Locate each line in the records containing "their". Copy it.

> [Available data]
++++++

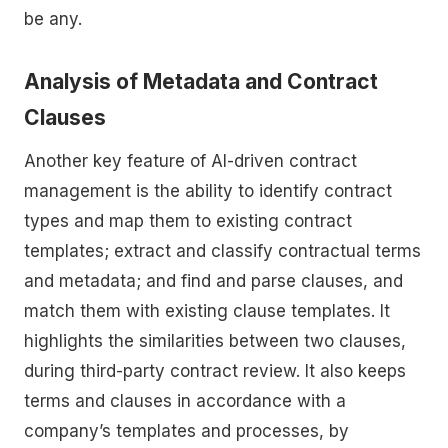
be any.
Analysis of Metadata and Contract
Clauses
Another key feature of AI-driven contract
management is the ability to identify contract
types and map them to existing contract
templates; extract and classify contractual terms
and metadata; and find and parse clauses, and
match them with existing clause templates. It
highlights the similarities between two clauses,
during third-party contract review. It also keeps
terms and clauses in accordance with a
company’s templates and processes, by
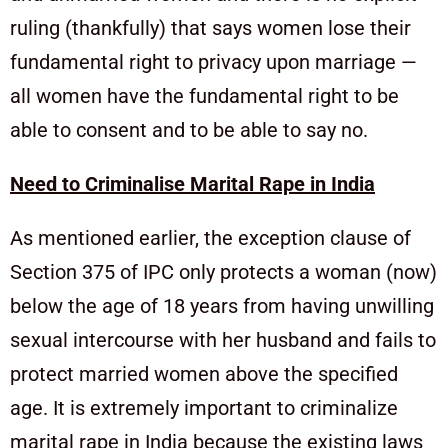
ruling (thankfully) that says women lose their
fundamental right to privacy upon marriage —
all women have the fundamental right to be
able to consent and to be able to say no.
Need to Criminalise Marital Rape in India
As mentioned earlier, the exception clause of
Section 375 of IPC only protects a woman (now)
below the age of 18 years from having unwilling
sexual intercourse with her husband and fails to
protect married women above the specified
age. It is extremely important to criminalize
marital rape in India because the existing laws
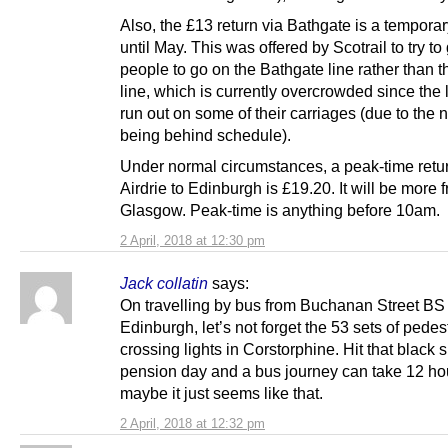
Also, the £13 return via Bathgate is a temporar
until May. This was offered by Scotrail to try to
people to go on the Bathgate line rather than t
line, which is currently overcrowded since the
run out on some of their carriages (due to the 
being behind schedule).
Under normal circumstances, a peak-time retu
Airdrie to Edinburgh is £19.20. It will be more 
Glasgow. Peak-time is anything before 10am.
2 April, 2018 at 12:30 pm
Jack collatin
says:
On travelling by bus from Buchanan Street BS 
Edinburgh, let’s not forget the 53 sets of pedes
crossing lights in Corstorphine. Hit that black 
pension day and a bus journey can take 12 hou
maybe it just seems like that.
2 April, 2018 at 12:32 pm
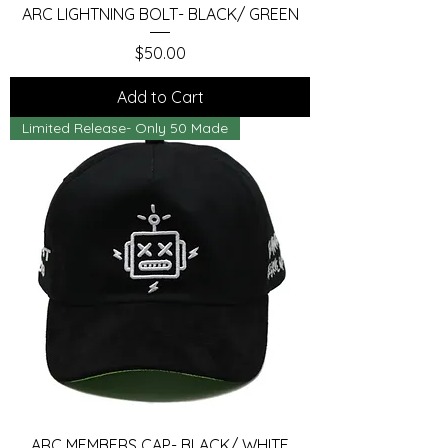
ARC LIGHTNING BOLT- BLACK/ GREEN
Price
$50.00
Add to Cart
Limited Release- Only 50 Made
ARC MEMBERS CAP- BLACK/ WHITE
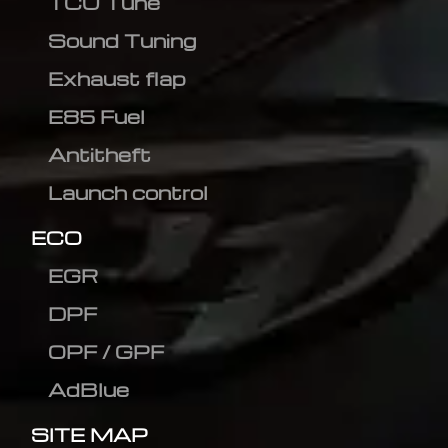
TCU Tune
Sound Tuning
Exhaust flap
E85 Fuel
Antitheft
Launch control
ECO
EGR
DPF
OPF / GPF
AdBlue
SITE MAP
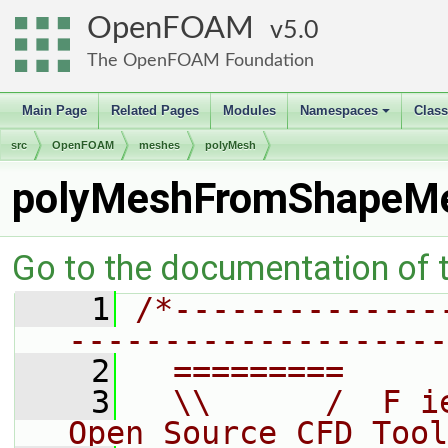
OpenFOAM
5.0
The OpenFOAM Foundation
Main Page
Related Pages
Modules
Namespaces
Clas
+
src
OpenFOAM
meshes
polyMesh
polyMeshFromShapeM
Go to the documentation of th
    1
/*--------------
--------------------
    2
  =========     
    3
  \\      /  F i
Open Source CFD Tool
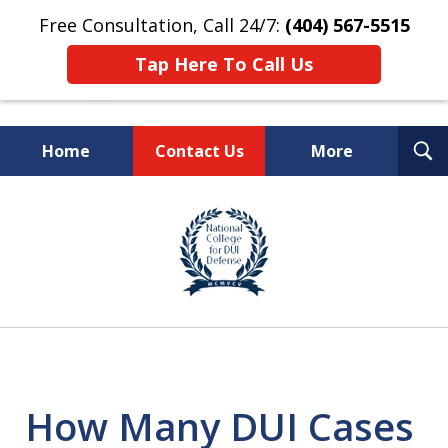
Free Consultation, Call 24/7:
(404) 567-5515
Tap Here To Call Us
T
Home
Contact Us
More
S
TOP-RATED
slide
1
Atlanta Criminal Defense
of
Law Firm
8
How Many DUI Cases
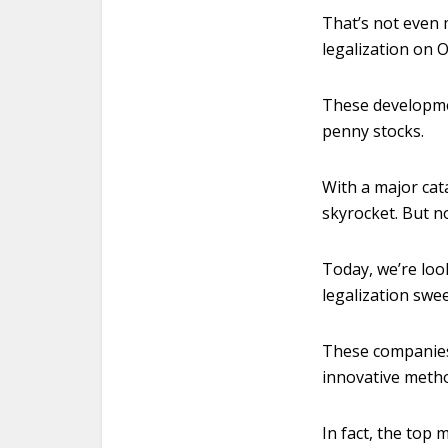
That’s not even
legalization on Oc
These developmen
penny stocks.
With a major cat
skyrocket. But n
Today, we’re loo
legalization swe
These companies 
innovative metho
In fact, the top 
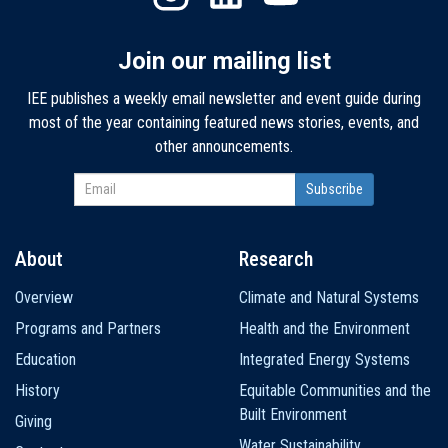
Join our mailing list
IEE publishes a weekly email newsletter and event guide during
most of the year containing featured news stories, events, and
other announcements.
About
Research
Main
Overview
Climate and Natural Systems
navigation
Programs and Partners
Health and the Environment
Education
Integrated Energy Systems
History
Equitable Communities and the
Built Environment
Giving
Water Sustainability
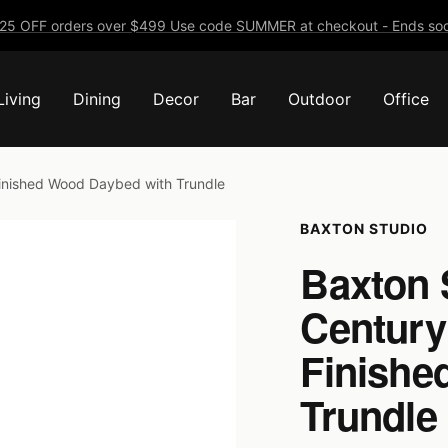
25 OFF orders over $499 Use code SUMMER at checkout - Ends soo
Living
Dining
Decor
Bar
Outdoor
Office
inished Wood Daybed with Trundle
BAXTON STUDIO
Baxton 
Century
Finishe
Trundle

++++++

> [Finished task]
ruling (thankfully) that says women lose their
run out on some of their carriages (due to the 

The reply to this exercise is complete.